Fast forward to today, eight years later and my life is more my own than it has ever been. I often still don”t know exactly how and why it will work out but I have faith that it will. Part of me deep inside knows I am doing what I should be doing. I became the change I wanted to see and with that I started to beome more “me” than I have ever been. I am happier today than at any time in my life, I do not fear getting old, on the contrary I have found like a good wine that life gets better as it matures. I have a love in my life that is so radiant I can get through the darkest days under it’s luminous shadow. I have LIFE in my life and we are working toward manifesting the details of our dreams. I realized that even though I am not the Creator of my life I am the “co-pilot”, every decision I make has a ripple effect. I cannot manifest in chaos, so in order to attract change one often has to “give up” something to create the space for the dream to enter into reality. Almost evey detail of my daily life has changed.
The deepest, and I feel the most profound, change in my life has been my diet. Raised in a small village in England I was lucky to eat home cooked meals every day. we were meat and potatoes kind of people. I hated vegetables, drank gallons of soda (sometimes diet and others “full fat”), never (and I mean that) drank a glass of water – and my health and body showed it. No amount of fancy gyms (I was after all “earning the big bucks”) and trainers could make the change I needed. I dieted and starved myself only to binge in between which would then be followed by self loathing. A very toxic cycle. As I journalled and went back to old entries I found that I had been saying the same thing for three years and thinking it for longer, yet no change was coming. I was the epitome of the saying that “insanity is doing the same thing and expecting different results”.
For me the change I needed was drastic, it may not be that way for everyone. I sit and wonder today what I might feel and look like if I had not taken that leap out of corporate culture, who would I be with eight more years under my belt. I am not sure, but I know I would not be as happy as I am today even if I found a way to make peace with the envirmonment and culture such a profession brings with it. (And lest you wonder, I have nothing against those that choose to practice law, we each have our path, though I know too many who wish they were not!). But change does not always need to be big to make drastic changes in the way you live.

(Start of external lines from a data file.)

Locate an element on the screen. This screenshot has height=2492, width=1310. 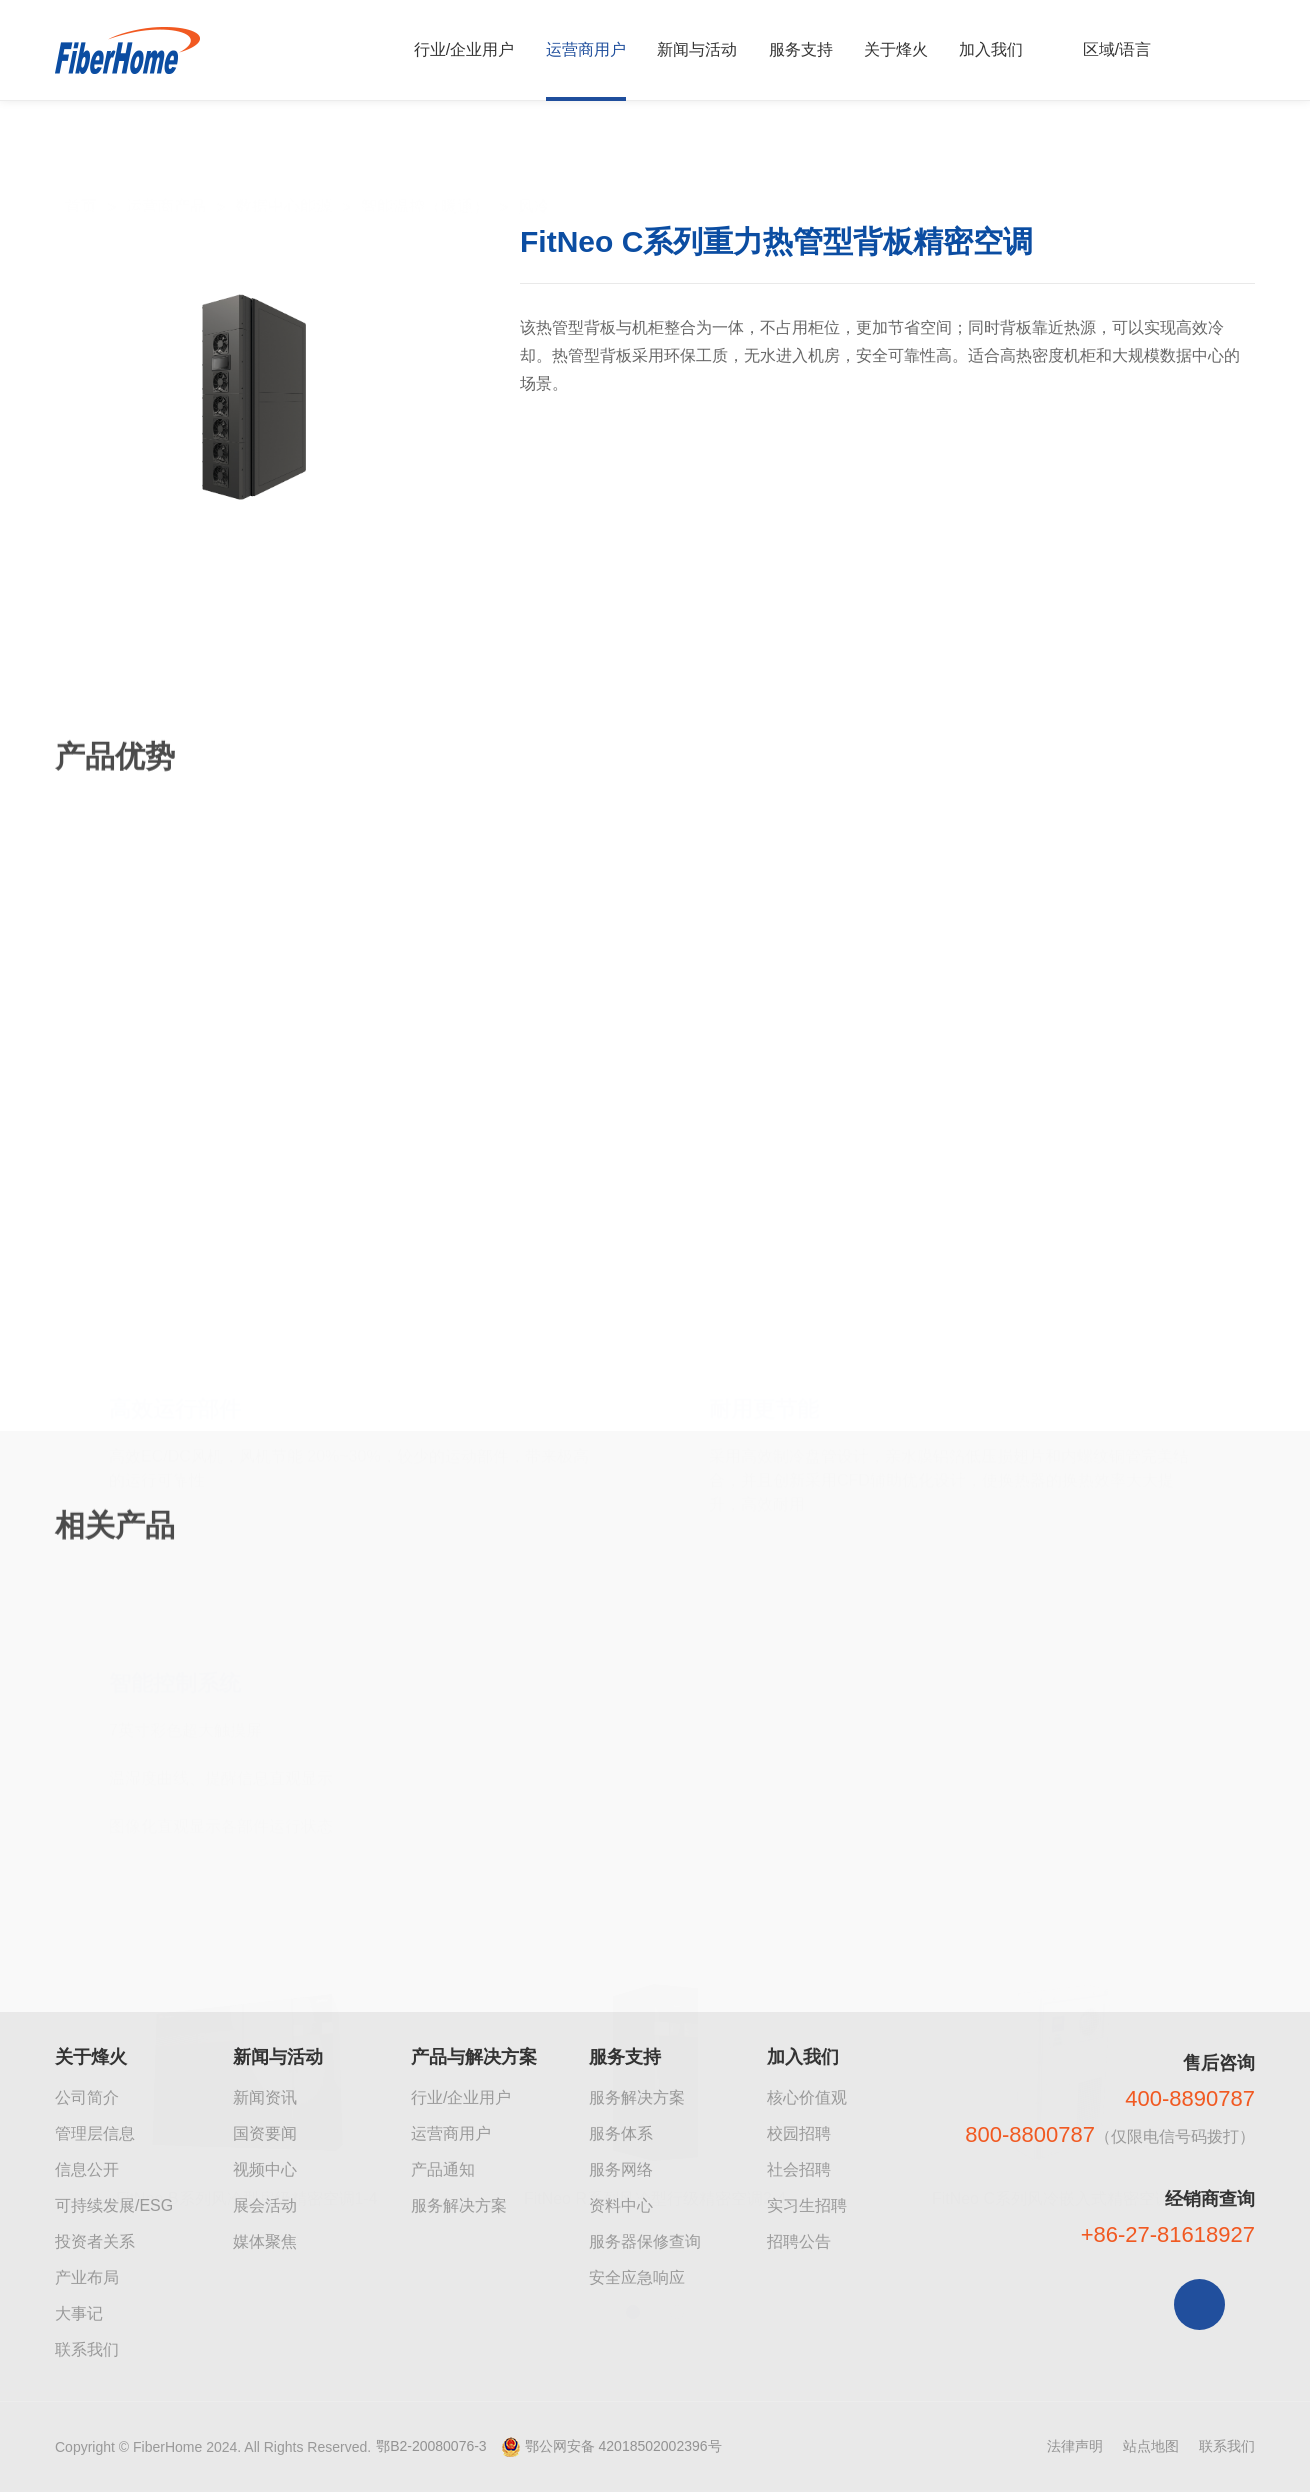
运营商产品 is located at coordinates (166, 162).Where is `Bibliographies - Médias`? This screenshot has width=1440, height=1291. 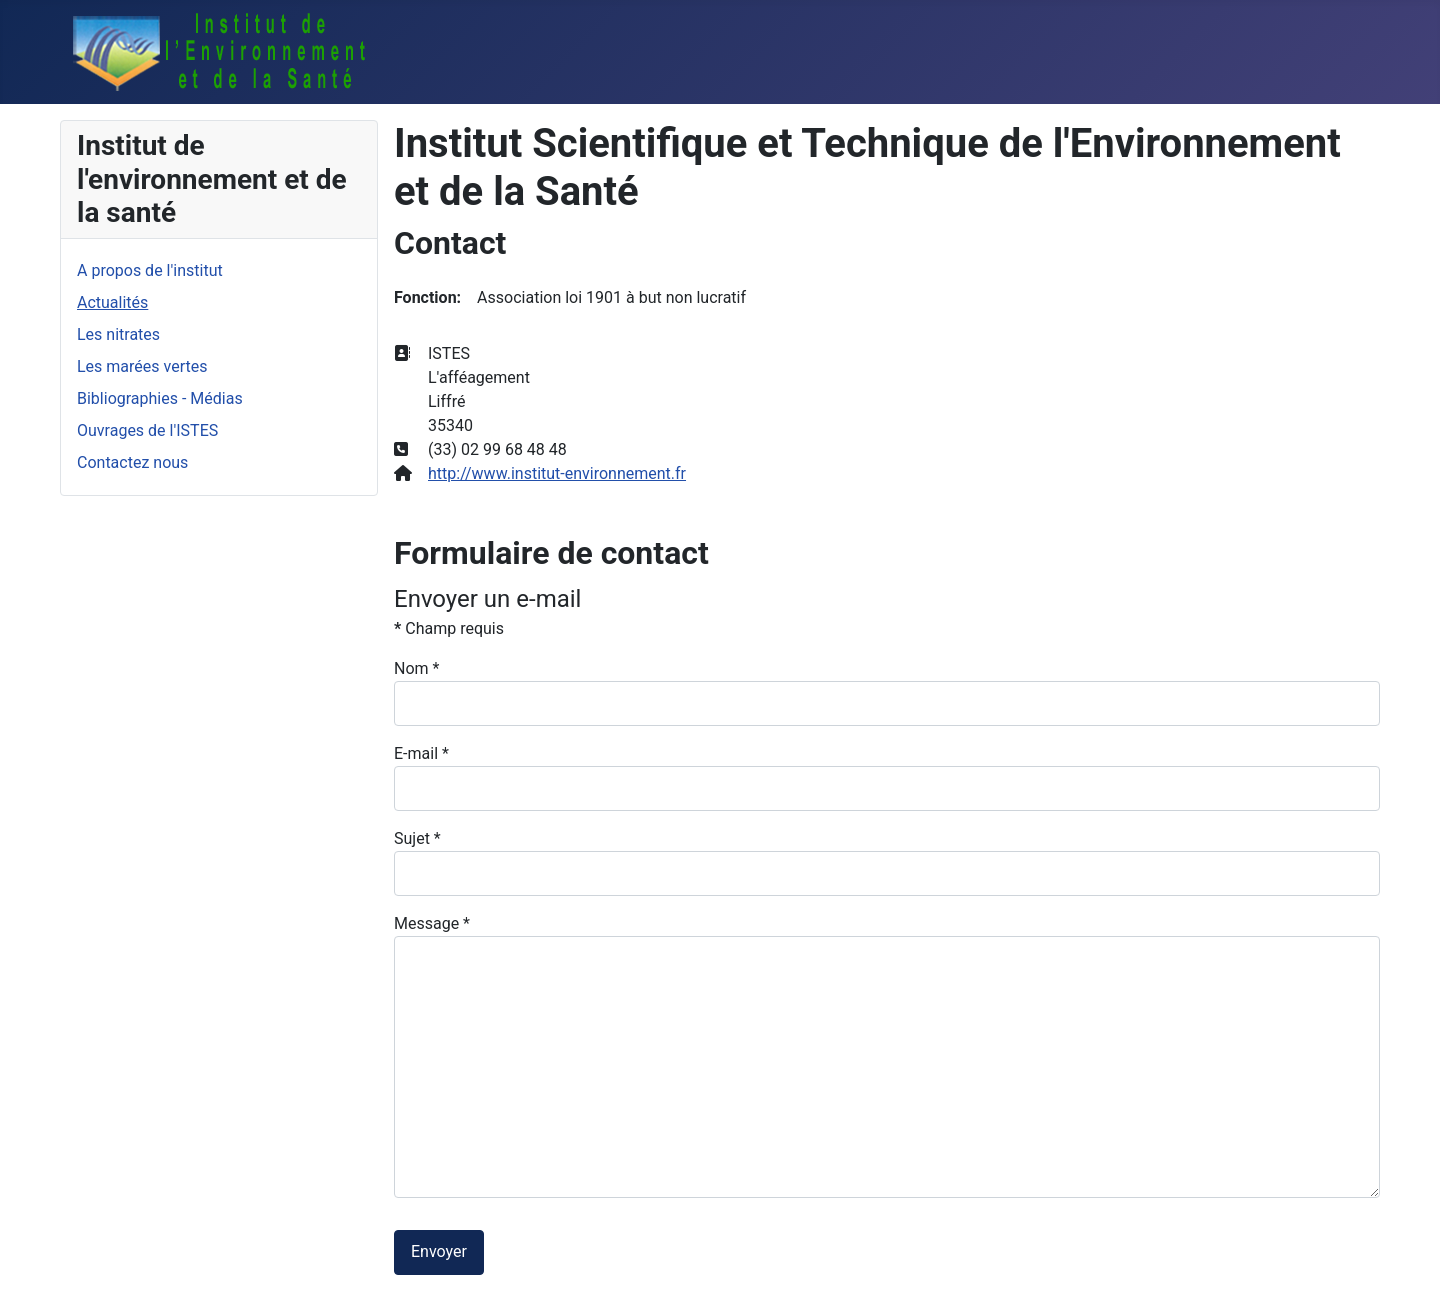 Bibliographies - Médias is located at coordinates (160, 398).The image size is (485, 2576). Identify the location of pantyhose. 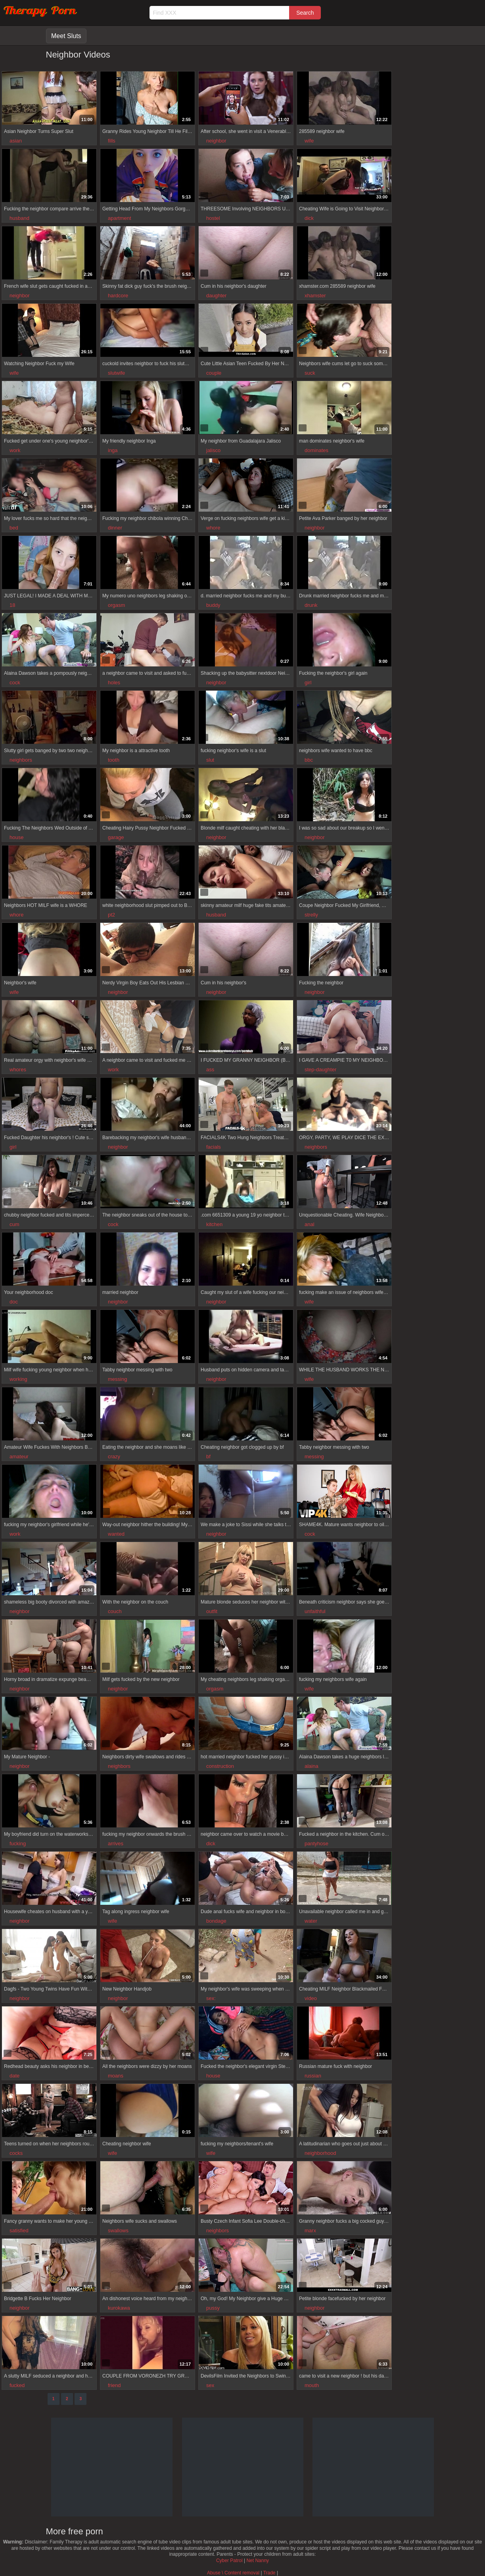
(316, 1843).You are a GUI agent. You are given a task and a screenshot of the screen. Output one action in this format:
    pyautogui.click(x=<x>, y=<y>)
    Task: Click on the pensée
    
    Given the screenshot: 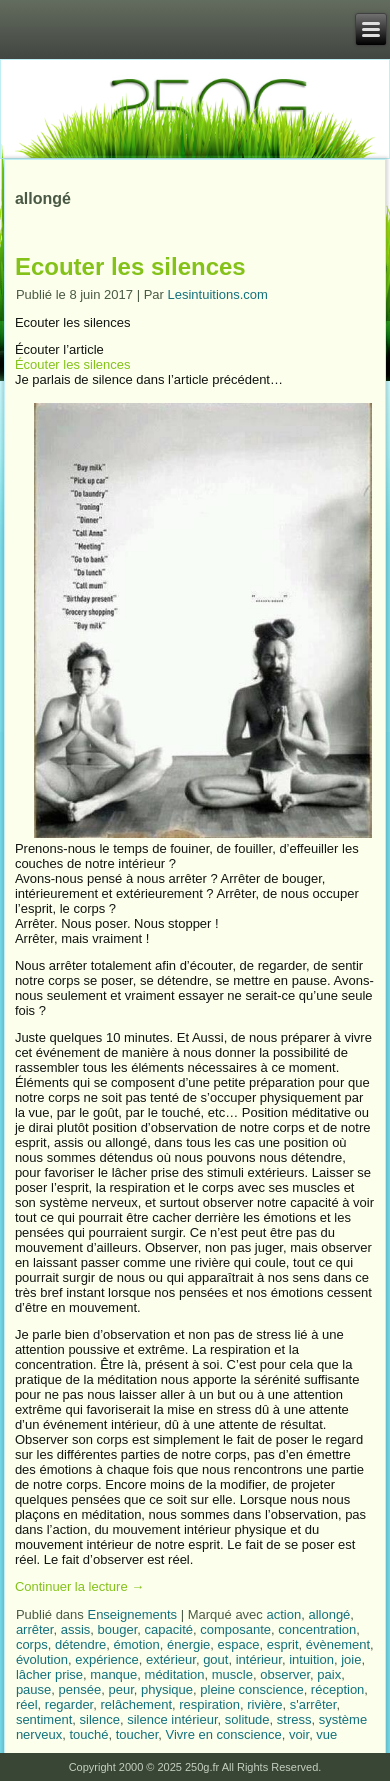 What is the action you would take?
    pyautogui.click(x=80, y=1689)
    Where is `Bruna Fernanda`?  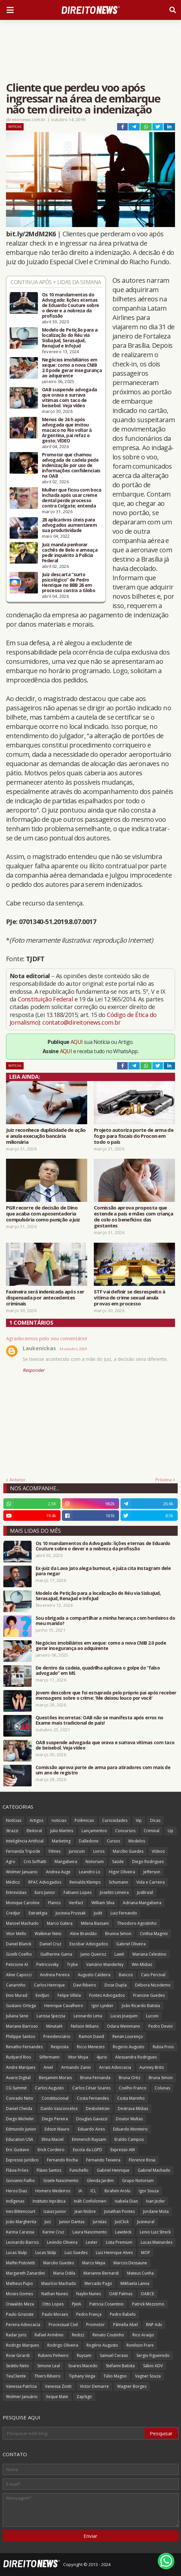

Phew, are you still with me? This is a long entry and now I invite you to take the time to take an inventory of where you are, to reflect on the seeds you want to plant, to harvest the fruits that take you toward your higher goal and to “compost” the seeds that no longer serve you. This is YOUR life and other than living it with compassion and love there is no right way to do it. We are each unique and we each have uniques talents, even if you have yet to find them, they are there. Dig deep and dream even deeper and make love a priority in your life.